Insurers Are Curious, Cautious When It Comes to Chatbots for Claims
The insurance industry is slowly recognizing the potential of chatbots to free up resources and improve customer service, even as it recognizes the potential of the technology to sour relationships with customers, according to a report released by research firm Novarica.
“Chatbots in Insurance: Overview and Prominent Providers,” profiles 13 technology vendors. Four offer chatbots specifically targeted to insurers; nine sell products that are designed for a broad variety of functions but can be put to use by carriers.
Jeff Goldberg, executive vice president of research and consulting for Novarica, said chatbots offer a low-cost way for insurers to expand the way they interact with their policyholders and agents. At the same time, carriers need to recognize the limits of the technology and be mindful of the stressful conditions under which many customers contact them.
“At this point, for most of insurers that are using chatbots, mostly it represents a very small percentage of their customer interactions,” Goldberg said. “When you dig in, you find that it’s a pilot that hasn’t been put to widespread use.”
Nonetheless, those pilots are being put to use not just by insurance tech startups, but also by established carriers, he said. Chatbots are often used for interaction with agents, but increasingly, they are moving into the claims sphere, specifically for first reports of loss and claims triage, according to the report.
Novarica said insurers are seeing chatbots as an opportunity for high-volume, low-transaction claims that require mostly routine data gathering. But the report warns insurers to be discerning about where the technology is used. Often, a consumer’s claim is triggered by a traumatic life event such as a car crash or fire.
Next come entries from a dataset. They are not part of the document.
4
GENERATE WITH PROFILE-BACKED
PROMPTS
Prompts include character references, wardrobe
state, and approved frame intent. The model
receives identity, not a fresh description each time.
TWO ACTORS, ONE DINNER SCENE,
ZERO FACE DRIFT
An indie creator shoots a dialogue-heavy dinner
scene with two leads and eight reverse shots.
Goldberg said most consumers may remember interactive voice protocols that were infamous for sending customers around in circles. He said some chatbots are equipped with a sentiment analysis function that will pass a customer along to a human if it detects that the person is upset.
Chatbots can be useful for customers who simply want to acquire information about the status of a claim, according to the report. Novarica noted that in previous research, it found that millennials prefer self-guided research and would prefer to talk to an agent only as a last resort.
The report profiled two instances in which carriers have put chatbots to use fielding customers’ claims inquiries.
Metromile, a pay per mile insurer, launched an app-based claims assistant called AVA that walks consumers through the process of filing a first notice of loss and filing an auto claim. The company said that 70% to 80% of its claims are approved immediately.
Merchants Insurance Group selected insuretch startup Hi Marley to allow customers to communicate with claims adjusters by sharing photos and receiving updates and notifications. The system is now live for all personal and commercial lines, the report said.
SmallTalk, a San Francisco-based technology provider, is among the 13 vendors profiled in the Novarica report. Its claim to fame was a customer acquisition chatbot for Next Insurance that allowed physical trainers and photographers to sign up for business insurance using Facebook Messenger.
That system, launched in May 2017, has since been taken off line because Next Insurance was concerned about “data handling,” said Josh Salwen, cofounder of SmallTalk and its executive vice president for technology.
Salwen said data management is one of the chief challenges facing chatbot technology. Businesses have trouble trusting the data that is gathered through chatbots. He said the insurance and financial services sectors are especially cautious because of privacy concerns.
But Salwen said he is confident that insurers will recognize the value of the technology.
“The one area where bots are good at, they know when they are stumped,” he said. “They will route you to a person. They tend not to give the wrong information. They give the right information, or they say, ‘I don’t know,'” he said.
“I would be shocked if eventually bots weren’t helping with almost everything.”